Unfortunately there is no universally accepted CSV standard, and not
all applications behave the same. The definition we accept here is
this: a field is a sequence of zero or more characters; fields are
delimited by commas; leading and trailing white space characters are
preserved; fields cannot contain newline characters; fields can begin
and end with quotes, in which case they may contain commas; inside a
quoted field, quotes are designated by double quotes; a field is
considered to be quoted if it begins with a quote and ends with the
character sequence ", (quote followed by comma) or "\n (quote
followed by newline), or "\0 (quote ends the string), provided the
end quote is not the second character of a double quote; if no such
field ending sequence can be found on the line, the field is
considered unquoted; single quotes inside a quoted string are ignored.
-
char *csvtok(char **stringp)
csvtok() assumes that stringp points to a line from a
CSV file. It finds the first item in the string, modifies it, if it
is quoted, by converting double quotes to single quotes, terminates
it with ‘0’ (by overwriting the delimiting comma or the end quote,
or some character before those if the item has shrinked because of
double quote interpretation) and updates stringp to point past
the item. If there is no comma in stringp, or if the entire
stringp is quoted, csvtok() sets stringp to
NULL. If stringp is NULL, csvtok()
does nothing.
csvtok() returns the beginning of the field, which is the
original value of stringp, unless the field is quoted, in which
case it is the original value incremented.

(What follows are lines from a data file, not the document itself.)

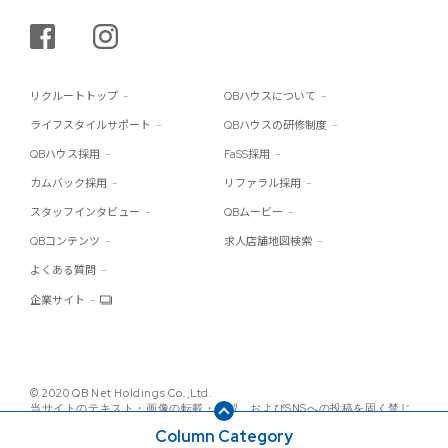
シェアする
インスタグラム
リクルートトップ
QBハウスについて
ライフスタイルサポート
QBハウスの研修制度
QBハウス採用
FaSS採用
カムバック採用
リファラル採用
スタッフインタビュー
QBムービー
QBコンテンツ
求人店舗地図検索
よくある質問
企業サイト
© 2020 QB Net Holdings Co.,Ltd.
当サイトのテキスト・画像の転載・複製、およびSNSへの投稿を固く禁じ
ます。
Column Category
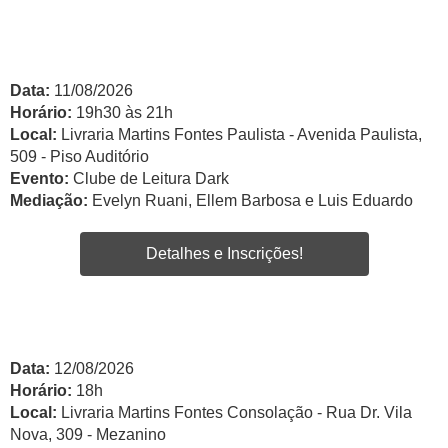
Data:
11/08/2026
Horário:
19h30 às 21h
Local:
Livraria Martins Fontes Paulista - Avenida Paulista,
509 - Piso Auditório
Evento:
Clube de Leitura Dark
Mediação:
Evelyn Ruani, Ellem Barbosa e Luis Eduardo
Detalhes e Inscrições!
Data:
12/08/2026
Horário:
18h
Local:
Livraria Martins Fontes Consolação - Rua Dr. Vila
Nova, 309 - Mezanino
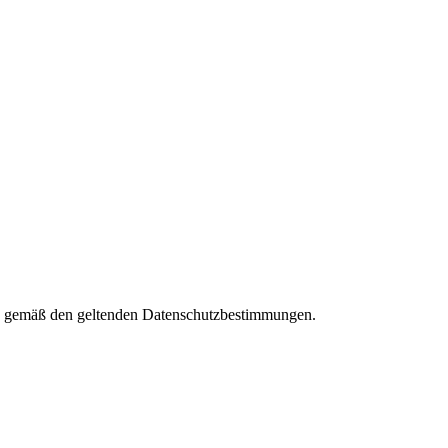
ies gemäß den geltenden Datenschutzbestimmungen.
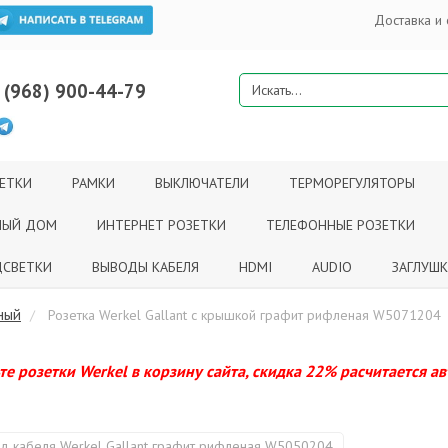
Доставка и 
 (968) 900-44-79
ЕТКИ
РАМКИ
ВЫКЛЮЧАТЕЛИ
ТЕРМОРЕГУЛЯТОРЫ
НЫЙ ДОМ
ИНТЕРНЕТ РОЗЕТКИ
ТЕЛЕФОННЫЕ РОЗЕТКИ
СВЕТКИ
ВЫВОДЫ КАБЕЛЯ
HDMI
AUDIO
ЗАГЛУШ
ный
Розетка Werkel Gallant с крышкой графит рифленая W5071204
е розетки Werkel в корзину сайта, скидка 22% расчитается а
д кабеля Werkel Gallant графит рифленая W5050204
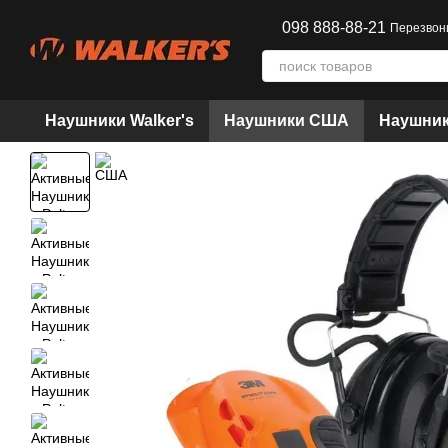
Перейти к основному контенту
098 888-88-21
Перезвон
Наушники Walker's
Наушники США
Наушник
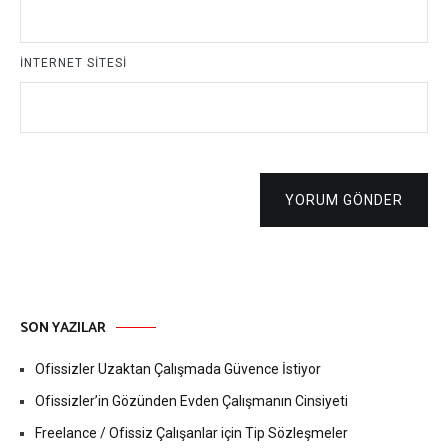
İNTERNET SITESI
YORUM GÖNDER
SON YAZILAR
Ofissizler Uzaktan Çalışmada Güvence İstiyor
Ofissizler’in Gözünden Evden Çalışmanın Cinsiyeti
Freelance / Ofissiz Çalışanlar için Tip Sözleşmeler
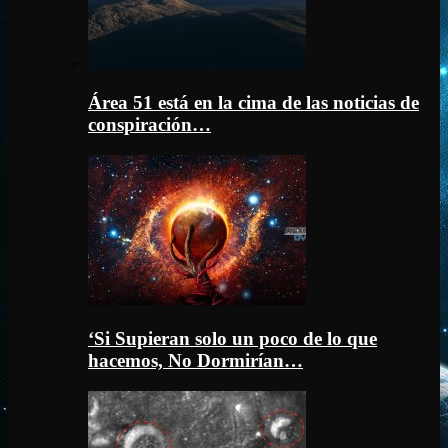
Área 51 está en la cima de las noticias de
conspiración…
‘Si Supieran solo un poco de lo que
hacemos, No Dormirían…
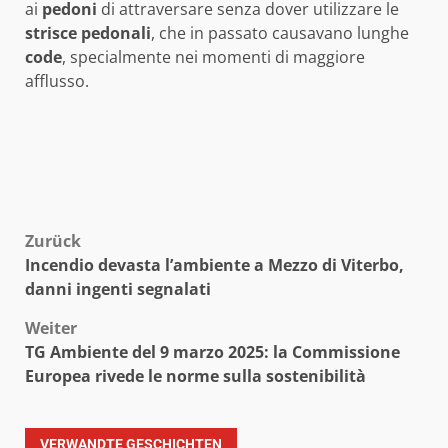
ai
pedoni
di attraversare senza dover utilizzare le
strisce pedonali
, che in passato causavano lunghe
code
, specialmente nei momenti di maggiore
afflusso.
Beitragsnavigation
Zurück
Incendio devasta l’ambiente a Mezzo di Viterbo,
danni ingenti segnalati
Weiter
TG Ambiente del 9 marzo 2025: la Commissione
Europea rivede le norme sulla sostenibilità
VERWANDTE GESCHICHTEN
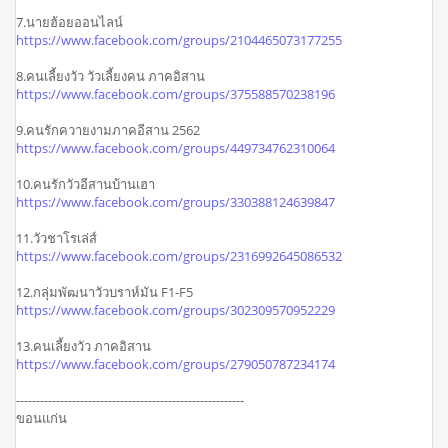
7.นายฮ้อยออนไลน์
https://www.facebook.com/groups/2104465073177255
8.คนเลี้ยงวัว วัวเลี้ยงคน ภาคอิสาน
https://www.facebook.com/groups/375588570238196
9.คนรักควายงามภาคอีสาน 2562
https://www.facebook.com/groups/449734762310064
10.คนรักวัวอีสานบ้านเฮา
https://www.facebook.com/groups/330388124639847
11.วัวชาโรเล่ส์
https://www.facebook.com/groups/2316992645086532
12.กลุ่มพัฒนาวัวบราห์มัน F1-F5
https://www.facebook.com/groups/302309570952229
13.คนเลี้ยงวัว ภาคอิสาน
https://www.facebook.com/groups/279050787234174
---------------------------------------------------------
ขอนแก่น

If stringp is
NULL, csvtok() returns NULL.
-
char *csvquote(const char *s)
- csvquote() is like strdup(), except that if the
original string contains commas or quotes, the returned string is
quoted as needed in order to be a CSV field; that is, a leading and
trailing quote is added, and any other quotes are converted into
double quotes. Like strdup(), it returns a dynamically
allocated string, or NULL on insufficient memory.